Entries taken from a collection:
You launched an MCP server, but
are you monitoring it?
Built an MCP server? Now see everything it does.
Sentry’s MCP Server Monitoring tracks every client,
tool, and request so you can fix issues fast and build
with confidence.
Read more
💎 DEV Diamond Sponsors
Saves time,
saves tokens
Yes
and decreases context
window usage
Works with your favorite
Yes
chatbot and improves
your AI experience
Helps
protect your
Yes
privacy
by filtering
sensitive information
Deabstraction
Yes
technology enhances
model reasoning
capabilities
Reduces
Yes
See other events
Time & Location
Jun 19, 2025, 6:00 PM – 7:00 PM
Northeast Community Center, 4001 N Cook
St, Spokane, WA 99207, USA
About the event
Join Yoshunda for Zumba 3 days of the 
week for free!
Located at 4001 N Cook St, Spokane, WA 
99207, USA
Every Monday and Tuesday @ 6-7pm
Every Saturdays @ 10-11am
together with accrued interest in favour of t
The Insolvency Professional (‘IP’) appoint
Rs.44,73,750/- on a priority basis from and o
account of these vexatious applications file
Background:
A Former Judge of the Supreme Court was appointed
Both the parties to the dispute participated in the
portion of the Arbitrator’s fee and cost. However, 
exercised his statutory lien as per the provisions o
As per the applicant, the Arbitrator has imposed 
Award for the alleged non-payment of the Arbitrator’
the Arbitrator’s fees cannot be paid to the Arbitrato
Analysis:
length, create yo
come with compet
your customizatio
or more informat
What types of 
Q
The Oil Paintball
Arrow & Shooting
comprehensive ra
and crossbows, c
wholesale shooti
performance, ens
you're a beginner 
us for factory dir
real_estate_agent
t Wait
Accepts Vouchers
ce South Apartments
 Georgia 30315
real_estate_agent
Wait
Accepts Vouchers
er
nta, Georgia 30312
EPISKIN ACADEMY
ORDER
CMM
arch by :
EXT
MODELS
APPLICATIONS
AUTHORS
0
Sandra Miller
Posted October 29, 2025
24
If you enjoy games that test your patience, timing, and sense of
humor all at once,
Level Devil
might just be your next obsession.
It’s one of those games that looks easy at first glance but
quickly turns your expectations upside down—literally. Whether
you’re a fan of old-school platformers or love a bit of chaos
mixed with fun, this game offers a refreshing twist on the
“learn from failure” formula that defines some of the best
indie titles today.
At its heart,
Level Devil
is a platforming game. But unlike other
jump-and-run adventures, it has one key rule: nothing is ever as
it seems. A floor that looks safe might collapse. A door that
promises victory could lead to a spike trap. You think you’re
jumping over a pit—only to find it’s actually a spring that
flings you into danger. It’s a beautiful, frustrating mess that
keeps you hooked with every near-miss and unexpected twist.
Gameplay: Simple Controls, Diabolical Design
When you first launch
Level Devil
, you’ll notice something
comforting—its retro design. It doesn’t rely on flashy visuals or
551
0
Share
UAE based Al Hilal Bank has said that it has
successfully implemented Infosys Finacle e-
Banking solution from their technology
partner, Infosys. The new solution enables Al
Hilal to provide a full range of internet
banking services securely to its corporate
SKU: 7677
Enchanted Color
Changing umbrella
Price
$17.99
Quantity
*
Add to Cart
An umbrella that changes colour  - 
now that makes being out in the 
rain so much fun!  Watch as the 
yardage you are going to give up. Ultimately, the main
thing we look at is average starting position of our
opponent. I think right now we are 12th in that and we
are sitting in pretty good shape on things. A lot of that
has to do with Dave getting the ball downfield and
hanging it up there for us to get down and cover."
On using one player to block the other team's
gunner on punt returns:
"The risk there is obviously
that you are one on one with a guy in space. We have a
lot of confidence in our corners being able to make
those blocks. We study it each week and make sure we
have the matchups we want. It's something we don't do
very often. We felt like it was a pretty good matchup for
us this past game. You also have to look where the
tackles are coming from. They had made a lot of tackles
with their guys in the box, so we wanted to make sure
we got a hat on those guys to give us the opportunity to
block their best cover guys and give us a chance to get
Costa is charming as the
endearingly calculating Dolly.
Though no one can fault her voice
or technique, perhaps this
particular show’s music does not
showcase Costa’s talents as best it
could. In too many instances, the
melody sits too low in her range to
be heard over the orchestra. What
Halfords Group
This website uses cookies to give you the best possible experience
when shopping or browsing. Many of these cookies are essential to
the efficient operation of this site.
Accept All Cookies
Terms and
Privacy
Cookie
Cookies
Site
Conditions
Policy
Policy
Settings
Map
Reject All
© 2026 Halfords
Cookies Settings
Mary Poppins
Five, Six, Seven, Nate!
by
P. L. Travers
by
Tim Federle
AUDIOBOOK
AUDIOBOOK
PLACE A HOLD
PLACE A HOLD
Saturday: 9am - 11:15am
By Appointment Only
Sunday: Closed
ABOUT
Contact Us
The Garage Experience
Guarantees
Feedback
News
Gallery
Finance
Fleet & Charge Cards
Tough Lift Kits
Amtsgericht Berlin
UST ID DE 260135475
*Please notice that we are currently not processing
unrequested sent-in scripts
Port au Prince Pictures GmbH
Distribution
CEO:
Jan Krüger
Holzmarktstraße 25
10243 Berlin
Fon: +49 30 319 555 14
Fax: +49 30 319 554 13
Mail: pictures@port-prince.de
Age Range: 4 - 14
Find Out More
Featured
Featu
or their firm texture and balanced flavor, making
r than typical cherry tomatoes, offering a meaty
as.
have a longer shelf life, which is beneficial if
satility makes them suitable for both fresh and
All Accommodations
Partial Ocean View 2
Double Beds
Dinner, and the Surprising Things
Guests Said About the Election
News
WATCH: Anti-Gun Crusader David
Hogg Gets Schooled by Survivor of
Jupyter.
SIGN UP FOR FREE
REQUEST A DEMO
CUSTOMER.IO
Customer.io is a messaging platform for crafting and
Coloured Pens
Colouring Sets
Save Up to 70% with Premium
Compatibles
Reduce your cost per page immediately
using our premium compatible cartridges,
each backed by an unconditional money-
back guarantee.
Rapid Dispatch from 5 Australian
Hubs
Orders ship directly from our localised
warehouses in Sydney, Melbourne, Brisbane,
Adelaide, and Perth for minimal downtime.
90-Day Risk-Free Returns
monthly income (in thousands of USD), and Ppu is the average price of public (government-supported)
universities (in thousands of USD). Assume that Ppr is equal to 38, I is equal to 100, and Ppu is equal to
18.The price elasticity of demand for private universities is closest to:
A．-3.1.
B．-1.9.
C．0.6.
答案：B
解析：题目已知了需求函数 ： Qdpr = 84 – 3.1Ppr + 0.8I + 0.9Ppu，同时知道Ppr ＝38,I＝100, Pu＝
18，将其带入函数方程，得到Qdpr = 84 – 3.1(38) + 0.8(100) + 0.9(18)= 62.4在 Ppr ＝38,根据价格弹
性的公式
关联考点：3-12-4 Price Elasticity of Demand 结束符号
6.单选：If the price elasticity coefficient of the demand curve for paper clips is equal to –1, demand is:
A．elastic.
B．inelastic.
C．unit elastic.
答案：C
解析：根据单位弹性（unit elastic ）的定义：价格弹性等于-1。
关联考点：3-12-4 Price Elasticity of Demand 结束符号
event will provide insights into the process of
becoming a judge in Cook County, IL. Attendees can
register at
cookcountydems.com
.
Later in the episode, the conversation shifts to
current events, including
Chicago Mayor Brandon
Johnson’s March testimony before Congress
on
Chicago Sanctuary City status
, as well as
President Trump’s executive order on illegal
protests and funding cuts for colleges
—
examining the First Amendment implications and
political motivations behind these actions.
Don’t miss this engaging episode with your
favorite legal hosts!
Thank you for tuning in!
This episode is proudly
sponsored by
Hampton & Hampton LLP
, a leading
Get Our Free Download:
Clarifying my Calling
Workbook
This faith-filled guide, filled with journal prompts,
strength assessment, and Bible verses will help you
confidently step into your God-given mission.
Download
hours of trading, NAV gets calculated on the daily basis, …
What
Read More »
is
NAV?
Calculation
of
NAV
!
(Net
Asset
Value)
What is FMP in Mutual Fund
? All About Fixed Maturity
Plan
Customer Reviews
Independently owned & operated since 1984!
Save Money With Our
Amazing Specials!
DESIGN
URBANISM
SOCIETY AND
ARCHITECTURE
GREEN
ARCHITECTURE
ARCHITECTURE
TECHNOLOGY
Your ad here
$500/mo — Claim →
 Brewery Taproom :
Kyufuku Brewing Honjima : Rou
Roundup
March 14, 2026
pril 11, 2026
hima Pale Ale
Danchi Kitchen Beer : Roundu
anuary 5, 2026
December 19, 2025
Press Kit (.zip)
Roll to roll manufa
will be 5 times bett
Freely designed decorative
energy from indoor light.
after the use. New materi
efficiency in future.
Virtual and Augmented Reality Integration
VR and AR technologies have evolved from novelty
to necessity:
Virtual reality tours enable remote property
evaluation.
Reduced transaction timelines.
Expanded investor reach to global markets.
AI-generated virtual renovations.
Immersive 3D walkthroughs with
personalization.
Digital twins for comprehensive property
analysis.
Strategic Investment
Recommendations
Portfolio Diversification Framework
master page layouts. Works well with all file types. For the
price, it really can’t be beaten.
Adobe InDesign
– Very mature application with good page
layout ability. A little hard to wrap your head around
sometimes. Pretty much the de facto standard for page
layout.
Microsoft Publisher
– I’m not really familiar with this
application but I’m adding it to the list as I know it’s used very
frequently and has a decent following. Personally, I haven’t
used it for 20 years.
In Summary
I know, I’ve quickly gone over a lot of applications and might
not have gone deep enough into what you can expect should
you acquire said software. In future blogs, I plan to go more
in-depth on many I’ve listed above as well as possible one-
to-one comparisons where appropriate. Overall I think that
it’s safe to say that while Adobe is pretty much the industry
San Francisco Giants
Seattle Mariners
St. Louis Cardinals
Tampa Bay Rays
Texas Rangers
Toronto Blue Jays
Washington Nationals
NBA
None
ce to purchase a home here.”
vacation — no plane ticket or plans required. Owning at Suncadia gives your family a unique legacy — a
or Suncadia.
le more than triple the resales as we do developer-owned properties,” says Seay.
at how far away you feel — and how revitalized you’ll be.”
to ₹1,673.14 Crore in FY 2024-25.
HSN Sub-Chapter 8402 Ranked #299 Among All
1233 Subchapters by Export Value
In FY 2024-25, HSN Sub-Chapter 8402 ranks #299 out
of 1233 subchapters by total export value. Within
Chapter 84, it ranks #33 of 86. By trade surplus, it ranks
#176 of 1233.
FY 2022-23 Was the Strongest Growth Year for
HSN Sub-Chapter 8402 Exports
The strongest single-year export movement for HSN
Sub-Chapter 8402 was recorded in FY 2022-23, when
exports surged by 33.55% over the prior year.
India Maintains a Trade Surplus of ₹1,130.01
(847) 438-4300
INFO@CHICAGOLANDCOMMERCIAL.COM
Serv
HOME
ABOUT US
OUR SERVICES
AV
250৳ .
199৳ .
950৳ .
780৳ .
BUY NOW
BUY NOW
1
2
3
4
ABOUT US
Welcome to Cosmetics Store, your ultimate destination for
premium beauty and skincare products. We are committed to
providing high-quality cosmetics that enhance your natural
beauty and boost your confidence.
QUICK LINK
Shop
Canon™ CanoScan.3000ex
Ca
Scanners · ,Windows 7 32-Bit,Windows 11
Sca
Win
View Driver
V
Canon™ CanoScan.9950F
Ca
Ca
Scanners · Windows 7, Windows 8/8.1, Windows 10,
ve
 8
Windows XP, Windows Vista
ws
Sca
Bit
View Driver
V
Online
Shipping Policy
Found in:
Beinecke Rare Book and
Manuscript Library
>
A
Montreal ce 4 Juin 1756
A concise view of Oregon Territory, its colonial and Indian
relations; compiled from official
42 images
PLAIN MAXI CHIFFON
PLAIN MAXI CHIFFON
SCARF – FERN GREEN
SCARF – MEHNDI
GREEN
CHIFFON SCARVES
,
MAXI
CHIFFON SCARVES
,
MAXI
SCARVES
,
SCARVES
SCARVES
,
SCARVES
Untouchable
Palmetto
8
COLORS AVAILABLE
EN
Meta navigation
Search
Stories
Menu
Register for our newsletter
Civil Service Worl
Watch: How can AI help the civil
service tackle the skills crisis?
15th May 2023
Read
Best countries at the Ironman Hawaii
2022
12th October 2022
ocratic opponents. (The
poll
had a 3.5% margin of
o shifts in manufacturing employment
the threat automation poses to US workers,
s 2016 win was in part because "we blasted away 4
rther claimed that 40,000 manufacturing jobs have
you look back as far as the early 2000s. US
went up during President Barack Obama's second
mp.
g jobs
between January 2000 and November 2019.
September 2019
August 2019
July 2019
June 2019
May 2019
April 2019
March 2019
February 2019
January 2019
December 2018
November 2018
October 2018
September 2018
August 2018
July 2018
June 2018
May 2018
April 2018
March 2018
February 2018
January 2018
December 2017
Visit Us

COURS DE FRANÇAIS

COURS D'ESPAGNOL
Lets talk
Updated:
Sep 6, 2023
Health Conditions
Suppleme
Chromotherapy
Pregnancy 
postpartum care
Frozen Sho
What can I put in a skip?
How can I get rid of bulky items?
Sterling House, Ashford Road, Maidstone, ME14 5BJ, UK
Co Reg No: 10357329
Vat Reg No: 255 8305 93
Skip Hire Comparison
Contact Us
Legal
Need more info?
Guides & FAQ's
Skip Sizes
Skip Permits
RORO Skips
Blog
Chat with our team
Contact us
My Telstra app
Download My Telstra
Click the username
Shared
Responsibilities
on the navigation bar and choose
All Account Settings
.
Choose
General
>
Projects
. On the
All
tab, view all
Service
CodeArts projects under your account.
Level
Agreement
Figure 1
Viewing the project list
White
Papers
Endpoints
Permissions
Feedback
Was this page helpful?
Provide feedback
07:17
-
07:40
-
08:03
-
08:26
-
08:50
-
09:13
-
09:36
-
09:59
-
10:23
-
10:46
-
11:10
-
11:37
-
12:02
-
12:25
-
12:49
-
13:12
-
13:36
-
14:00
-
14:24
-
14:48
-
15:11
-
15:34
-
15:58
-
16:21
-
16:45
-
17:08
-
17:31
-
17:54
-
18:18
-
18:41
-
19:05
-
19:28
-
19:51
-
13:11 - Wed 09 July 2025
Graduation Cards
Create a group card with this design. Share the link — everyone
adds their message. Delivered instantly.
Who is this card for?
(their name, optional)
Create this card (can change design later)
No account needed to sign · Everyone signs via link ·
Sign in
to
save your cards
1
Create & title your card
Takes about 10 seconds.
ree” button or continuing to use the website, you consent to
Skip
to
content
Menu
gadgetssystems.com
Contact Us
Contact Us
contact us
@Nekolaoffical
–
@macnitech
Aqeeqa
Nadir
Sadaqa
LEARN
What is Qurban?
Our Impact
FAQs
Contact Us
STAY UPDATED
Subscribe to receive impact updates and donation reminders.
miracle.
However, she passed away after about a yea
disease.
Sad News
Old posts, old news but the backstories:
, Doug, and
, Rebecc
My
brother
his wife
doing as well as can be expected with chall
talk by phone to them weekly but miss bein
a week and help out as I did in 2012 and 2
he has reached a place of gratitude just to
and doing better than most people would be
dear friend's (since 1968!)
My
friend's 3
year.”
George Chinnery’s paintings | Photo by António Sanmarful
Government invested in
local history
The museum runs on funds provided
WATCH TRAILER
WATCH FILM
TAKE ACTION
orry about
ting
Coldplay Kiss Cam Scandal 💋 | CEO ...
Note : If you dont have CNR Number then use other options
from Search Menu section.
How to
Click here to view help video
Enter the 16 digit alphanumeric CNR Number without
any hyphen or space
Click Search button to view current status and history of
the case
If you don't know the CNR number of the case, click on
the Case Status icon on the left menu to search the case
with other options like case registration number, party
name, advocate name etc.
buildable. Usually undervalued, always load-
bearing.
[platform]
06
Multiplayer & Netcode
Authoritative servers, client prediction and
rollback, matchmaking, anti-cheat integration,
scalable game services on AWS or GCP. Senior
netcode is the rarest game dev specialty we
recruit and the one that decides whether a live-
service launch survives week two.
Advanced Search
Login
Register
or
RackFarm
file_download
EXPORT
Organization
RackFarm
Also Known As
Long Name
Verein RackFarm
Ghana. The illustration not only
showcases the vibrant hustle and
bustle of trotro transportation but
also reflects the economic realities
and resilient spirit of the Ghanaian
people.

* [Work to be completed] Begin with the first line of the records and reproduce each line as is, ending with the line that holds "your customizatio".

* [Response]
You launched an MCP server, but
are you monitoring it?
Built an MCP server? Now see everything it does.
Sentry’s MCP Server Monitoring tracks every client,
tool, and request so you can fix issues fast and build
with confidence.
Read more
💎 DEV Diamond Sponsors
Saves time,
saves tokens
Yes
and decreases context
window usage
Works with your favorite
Yes
chatbot and improves
your AI experience
Helps
protect your
Yes
privacy
by filtering
sensitive information
Deabstraction
Yes
technology enhances
model reasoning
capabilities
Reduces
Yes
See other events
Time & Location
Jun 19, 2025, 6:00 PM – 7:00 PM
Northeast Community Center, 4001 N Cook
St, Spokane, WA 99207, USA
About the event
Join Yoshunda for Zumba 3 days of the 
week for free!
Located at 4001 N Cook St, Spokane, WA 
99207, USA
Every Monday and Tuesday @ 6-7pm
Every Saturdays @ 10-11am
together with accrued interest in favour of t
The Insolvency Professional (‘IP’) appoint
Rs.44,73,750/- on a priority basis from and o
account of these vexatious applications file
Background:
A Former Judge of the Supreme Court was appointed
Both the parties to the dispute participated in the
portion of the Arbitrator’s fee and cost. However, 
exercised his statutory lien as per the provisions o
As per the applicant, the Arbitrator has imposed 
Award for the alleged non-payment of the Arbitrator’
the Arbitrator’s fees cannot be paid to the Arbitrato
Analysis:
length, create yo
come with compet
your customizatio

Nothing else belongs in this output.